**About this task:** Look through the listing below and write out exactly the lines from the line with "あなたにおすすめの求人" to the line with "Артикул: МД93-63-G-0,6МПа", both included, and no others.

**Provided data:**
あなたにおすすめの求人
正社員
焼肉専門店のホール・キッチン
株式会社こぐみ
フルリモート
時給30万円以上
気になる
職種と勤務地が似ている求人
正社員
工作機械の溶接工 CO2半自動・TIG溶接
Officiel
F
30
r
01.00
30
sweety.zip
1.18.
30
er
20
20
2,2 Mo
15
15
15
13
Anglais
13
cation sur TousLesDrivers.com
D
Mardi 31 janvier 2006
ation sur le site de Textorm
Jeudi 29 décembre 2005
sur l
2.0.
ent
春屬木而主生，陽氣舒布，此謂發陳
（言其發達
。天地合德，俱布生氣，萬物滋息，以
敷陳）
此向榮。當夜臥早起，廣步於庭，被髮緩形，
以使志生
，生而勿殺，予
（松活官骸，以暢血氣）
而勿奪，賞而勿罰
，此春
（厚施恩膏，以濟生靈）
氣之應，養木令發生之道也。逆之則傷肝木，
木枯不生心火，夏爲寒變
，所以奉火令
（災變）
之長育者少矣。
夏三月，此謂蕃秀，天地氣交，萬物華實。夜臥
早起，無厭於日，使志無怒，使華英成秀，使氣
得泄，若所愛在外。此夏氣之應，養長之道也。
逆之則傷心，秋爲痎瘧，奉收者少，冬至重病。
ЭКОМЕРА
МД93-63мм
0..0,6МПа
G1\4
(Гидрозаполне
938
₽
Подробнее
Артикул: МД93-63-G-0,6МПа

==

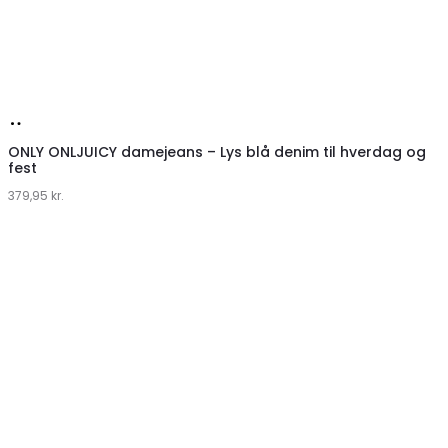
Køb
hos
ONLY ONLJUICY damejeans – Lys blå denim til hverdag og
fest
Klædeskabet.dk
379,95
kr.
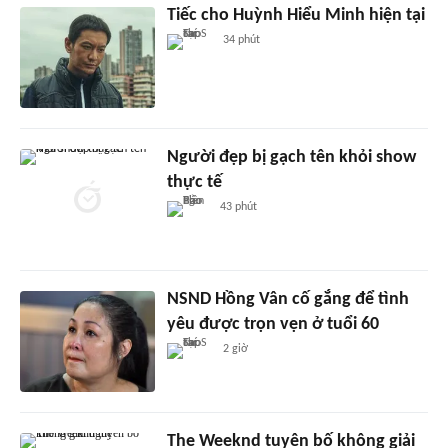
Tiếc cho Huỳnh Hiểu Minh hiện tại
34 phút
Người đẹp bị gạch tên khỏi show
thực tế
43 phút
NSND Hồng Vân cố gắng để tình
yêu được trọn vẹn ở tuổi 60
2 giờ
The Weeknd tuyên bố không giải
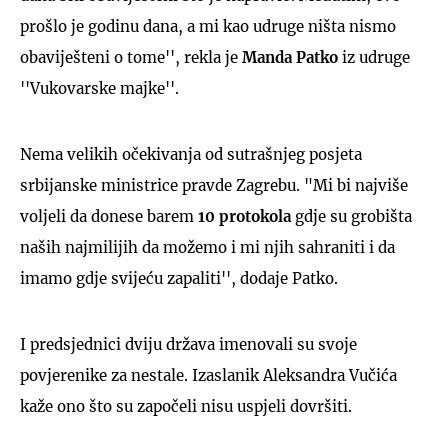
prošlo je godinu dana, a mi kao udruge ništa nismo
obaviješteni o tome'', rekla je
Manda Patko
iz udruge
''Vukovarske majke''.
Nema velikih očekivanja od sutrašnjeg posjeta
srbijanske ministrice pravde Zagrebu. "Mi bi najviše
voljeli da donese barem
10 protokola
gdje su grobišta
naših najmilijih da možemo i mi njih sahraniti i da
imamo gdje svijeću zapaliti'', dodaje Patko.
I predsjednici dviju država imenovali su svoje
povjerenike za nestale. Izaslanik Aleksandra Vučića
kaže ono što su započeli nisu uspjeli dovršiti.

**Response:**
あなたにおすすめの求人
正社員
焼肉専門店のホール・キッチン
株式会社こぐみ
フルリモート
時給30万円以上
気になる
職種と勤務地が似ている求人
正社員
工作機械の溶接工 CO2半自動・TIG溶接
Officiel
F
30
r
01.00
30
sweety.zip
1.18.
30
er
20
20
2,2 Mo
15
15
15
13
Anglais
13
cation sur TousLesDrivers.com
D
Mardi 31 janvier 2006
ation sur le site de Textorm
Jeudi 29 décembre 2005
sur l
2.0.
ent
春屬木而主生，陽氣舒布，此謂發陳
（言其發達
。天地合德，俱布生氣，萬物滋息，以
敷陳）
此向榮。當夜臥早起，廣步於庭，被髮緩形，
以使志生
，生而勿殺，予
（松活官骸，以暢血氣）
而勿奪，賞而勿罰
，此春
（厚施恩膏，以濟生靈）
氣之應，養木令發生之道也。逆之則傷肝木，
木枯不生心火，夏爲寒變
，所以奉火令
（災變）
之長育者少矣。
夏三月，此謂蕃秀，天地氣交，萬物華實。夜臥
早起，無厭於日，使志無怒，使華英成秀，使氣
得泄，若所愛在外。此夏氣之應，養長之道也。
逆之則傷心，秋爲痎瘧，奉收者少，冬至重病。
ЭКОМЕРА
МД93-63мм
0..0,6МПа
G1\4
(Гидрозаполне
938
₽
Подробнее
Артикул: МД93-63-G-0,6МПа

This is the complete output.